Thank you for this answer. You've made your point clear, and I agree this feature could be useful.

the user, now, regrets buying that keyboard

😆

I thought it would be simply activating a flag, like for the case sensitive search.

I wish ! But this isn't the case. Jumper use regular expressions to compare the node text and the search terms, and they have no option to ignore the accents. So, Jumper would have to create a non accentuated version of the text, before to do the regular expression search.

You wrote :

I hope in the future I will be skilled enough to implement them

so I share with you, FYI, some details about Jumper and what changes should be done to implement "an accent insensitive search" (AIS for the rest of this post):

For now, because map nodes may contain HTML or markdown formatting, Jumper generate, when it start, a "clone" of the map, with nodes in plain text, without formatting. Then, Jumper search in this cloned map.
If we want AIS, the clone map should also contain the nodes text without accents.
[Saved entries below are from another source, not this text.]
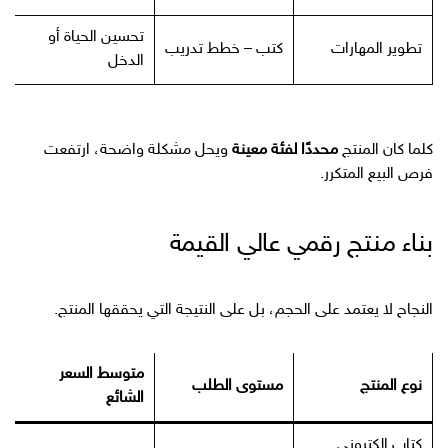
تحسين الحياة أو
تطوير المهارات
كتب – خطط تدريب
الدخل
كلما كان المنتج
محددًا لفئة معينة
ويحل مشكلة واضحة، ارتفعت
فرص البيع المتكرر.
بناء منتج رقمي عالي القيمة
النجاح لا يعتمد على الحجم، بل على النتيجة التي يحققها المنتج.
متوسط السعر
نوع المنتج
مستوى الطلب
الشائع
كتاب إلكتروني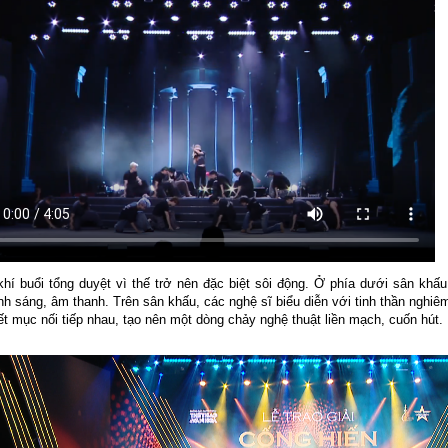
hí buổi tổng duyệt vì thế trở nên đặc biệt sôi động. Ở phía dưới sân khấu, 
nh sáng, âm thanh. Trên sân khấu, các nghệ sĩ biểu diễn với tinh thần ngh
ết mục nối tiếp nhau, tạo nên một dòng chảy nghệ thuật liền mạch, cuốn hút.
Jumper could generate the non accentuated text at the same time it generate the plain text, but this will slow down it for something useless if the user do not want to use AIS. And vice versa, if the user only want AIS, it is useless to generate plain text in the clone map.
Jumper already has performance issues with large maps, this is why I'm careful about performances.
A solution would be to generate the text in the clone nodes at the same time they are scanned. If the user ask for AIS, the non accentuated text would be created, and if not, the plain text would be created. And both these texts should be retained for the next search (because each node is scanned multiple times in a single Jumper invocation, as the user type or modify the search options).
After reflection, this is not so much changes. There is more, if I want Jumper to use the time between the moment the user invoke it and the moment the user start to type, to start to generate the plain (or unaccentuated) text. But it may not be so difficult.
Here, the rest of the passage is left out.